[Stored records]
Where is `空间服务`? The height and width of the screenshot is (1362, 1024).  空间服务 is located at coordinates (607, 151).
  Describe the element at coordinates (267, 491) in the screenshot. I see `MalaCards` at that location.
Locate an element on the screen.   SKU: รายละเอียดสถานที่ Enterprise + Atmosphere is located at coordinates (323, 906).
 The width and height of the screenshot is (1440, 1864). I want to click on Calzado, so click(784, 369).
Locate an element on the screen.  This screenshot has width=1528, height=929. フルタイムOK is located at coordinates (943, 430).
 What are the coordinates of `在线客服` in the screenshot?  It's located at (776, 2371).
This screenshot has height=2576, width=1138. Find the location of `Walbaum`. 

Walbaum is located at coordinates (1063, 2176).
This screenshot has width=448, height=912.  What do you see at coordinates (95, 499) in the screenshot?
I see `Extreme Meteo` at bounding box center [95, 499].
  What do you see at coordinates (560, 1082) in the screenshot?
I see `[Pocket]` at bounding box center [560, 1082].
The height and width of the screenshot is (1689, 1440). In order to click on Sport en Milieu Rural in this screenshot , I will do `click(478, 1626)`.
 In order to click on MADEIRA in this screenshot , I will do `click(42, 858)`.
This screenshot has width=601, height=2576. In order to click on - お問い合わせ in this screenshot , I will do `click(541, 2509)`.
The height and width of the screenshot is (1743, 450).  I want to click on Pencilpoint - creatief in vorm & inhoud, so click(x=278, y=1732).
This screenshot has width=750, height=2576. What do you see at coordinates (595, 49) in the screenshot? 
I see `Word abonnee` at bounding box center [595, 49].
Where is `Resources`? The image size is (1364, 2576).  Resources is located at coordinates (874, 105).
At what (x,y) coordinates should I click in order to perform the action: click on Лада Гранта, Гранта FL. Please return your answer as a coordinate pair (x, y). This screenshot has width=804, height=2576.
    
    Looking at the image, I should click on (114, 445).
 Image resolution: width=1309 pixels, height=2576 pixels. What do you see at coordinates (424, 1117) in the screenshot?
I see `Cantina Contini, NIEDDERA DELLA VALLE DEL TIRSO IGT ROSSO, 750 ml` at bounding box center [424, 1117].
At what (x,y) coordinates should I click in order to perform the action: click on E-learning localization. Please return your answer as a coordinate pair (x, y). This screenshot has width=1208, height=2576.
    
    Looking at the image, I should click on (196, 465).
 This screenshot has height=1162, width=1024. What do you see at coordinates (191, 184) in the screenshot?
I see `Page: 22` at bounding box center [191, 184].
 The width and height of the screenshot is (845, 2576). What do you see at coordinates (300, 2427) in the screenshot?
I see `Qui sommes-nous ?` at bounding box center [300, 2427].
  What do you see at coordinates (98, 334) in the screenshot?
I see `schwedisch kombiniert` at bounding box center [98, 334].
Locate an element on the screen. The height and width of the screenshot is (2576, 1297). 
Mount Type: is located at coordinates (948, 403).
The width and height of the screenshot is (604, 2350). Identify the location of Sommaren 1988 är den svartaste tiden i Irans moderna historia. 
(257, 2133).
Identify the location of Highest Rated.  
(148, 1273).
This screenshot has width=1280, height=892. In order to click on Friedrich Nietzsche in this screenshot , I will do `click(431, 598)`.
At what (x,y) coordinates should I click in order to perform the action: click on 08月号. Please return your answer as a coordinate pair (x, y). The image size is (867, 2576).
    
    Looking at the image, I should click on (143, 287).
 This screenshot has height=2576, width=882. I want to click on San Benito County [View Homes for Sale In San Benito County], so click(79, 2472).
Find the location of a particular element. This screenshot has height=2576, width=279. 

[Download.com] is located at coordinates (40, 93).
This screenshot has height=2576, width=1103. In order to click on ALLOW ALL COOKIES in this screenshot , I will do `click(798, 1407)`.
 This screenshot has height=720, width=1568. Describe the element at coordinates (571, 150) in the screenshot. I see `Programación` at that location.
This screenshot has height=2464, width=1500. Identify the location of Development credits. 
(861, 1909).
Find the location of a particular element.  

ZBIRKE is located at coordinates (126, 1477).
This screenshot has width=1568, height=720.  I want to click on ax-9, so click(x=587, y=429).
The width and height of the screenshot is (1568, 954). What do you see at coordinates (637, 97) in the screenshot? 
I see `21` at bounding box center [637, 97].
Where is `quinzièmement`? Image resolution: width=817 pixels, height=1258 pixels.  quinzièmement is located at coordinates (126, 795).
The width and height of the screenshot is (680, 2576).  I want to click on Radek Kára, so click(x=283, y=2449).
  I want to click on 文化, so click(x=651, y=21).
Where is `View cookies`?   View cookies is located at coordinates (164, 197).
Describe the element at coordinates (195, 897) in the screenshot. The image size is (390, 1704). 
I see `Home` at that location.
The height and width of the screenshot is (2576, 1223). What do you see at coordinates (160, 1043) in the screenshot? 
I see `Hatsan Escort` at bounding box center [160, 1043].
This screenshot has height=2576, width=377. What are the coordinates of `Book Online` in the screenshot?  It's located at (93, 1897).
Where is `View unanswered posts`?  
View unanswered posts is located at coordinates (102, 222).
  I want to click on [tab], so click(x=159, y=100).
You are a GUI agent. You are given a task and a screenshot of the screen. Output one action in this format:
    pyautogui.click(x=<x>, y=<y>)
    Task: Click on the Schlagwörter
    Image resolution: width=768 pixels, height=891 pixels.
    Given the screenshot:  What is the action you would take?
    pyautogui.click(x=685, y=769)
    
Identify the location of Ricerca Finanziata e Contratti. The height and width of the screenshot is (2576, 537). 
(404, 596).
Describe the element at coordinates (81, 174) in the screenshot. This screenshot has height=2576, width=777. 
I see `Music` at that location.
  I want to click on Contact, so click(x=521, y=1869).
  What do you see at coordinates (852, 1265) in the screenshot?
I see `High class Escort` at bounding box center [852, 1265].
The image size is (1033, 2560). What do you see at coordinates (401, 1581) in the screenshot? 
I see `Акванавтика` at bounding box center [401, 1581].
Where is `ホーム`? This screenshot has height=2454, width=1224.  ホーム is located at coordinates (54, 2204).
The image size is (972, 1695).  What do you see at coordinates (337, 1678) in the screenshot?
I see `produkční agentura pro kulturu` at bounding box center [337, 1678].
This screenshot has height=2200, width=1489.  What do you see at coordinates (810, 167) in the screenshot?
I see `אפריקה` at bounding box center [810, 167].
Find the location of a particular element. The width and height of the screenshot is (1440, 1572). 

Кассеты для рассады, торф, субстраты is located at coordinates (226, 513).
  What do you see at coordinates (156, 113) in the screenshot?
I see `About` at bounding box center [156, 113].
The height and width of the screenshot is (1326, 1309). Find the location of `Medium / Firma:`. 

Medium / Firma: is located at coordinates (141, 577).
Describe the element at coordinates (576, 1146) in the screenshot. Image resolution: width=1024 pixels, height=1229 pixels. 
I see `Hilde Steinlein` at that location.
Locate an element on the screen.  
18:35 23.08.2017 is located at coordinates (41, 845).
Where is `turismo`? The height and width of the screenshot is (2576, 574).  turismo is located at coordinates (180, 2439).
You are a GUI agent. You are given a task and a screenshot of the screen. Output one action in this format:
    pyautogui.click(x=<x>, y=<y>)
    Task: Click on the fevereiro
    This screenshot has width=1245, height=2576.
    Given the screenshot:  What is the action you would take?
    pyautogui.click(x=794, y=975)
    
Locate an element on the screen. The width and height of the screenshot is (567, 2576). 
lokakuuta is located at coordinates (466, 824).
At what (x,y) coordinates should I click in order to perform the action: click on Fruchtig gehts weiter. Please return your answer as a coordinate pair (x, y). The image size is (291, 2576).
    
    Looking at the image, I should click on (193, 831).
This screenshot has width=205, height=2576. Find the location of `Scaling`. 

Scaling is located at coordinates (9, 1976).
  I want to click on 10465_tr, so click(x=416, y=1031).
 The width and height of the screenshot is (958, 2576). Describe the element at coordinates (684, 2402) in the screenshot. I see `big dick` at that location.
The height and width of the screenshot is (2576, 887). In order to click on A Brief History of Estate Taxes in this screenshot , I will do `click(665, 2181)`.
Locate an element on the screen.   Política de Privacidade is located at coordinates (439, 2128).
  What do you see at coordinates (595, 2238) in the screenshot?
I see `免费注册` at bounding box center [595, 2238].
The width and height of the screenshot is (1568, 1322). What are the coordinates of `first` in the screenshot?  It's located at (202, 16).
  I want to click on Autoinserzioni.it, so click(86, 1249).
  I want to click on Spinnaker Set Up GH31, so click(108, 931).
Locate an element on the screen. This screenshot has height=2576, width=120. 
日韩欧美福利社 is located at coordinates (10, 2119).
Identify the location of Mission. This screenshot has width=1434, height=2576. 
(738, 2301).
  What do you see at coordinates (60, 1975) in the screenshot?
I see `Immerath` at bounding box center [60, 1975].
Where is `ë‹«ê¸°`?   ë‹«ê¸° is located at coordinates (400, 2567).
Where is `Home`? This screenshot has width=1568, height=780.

### Try it
Look back at the entries above. Retype the line with "The width and height of the screenshot is (680, 2576).", the line with "Image resolution: width=768", and all lines in between.

### Result of this task
The width and height of the screenshot is (680, 2576).  I want to click on Radek Kára, so click(x=283, y=2449).
  I want to click on 文化, so click(x=651, y=21).
Where is `View cookies`?   View cookies is located at coordinates (164, 197).
Describe the element at coordinates (195, 897) in the screenshot. The image size is (390, 1704). 
I see `Home` at that location.
The height and width of the screenshot is (2576, 1223). What do you see at coordinates (160, 1043) in the screenshot? 
I see `Hatsan Escort` at bounding box center [160, 1043].
This screenshot has height=2576, width=377. What are the coordinates of `Book Online` in the screenshot?  It's located at (93, 1897).
Where is `View unanswered posts`?  
View unanswered posts is located at coordinates (102, 222).
  I want to click on [tab], so click(x=159, y=100).
You are a GUI agent. You are given a task and a screenshot of the screen. Output one action in this format:
    pyautogui.click(x=<x>, y=<y>)
    Task: Click on the Schlagwörter
    Image resolution: width=768 pixels, height=891 pixels.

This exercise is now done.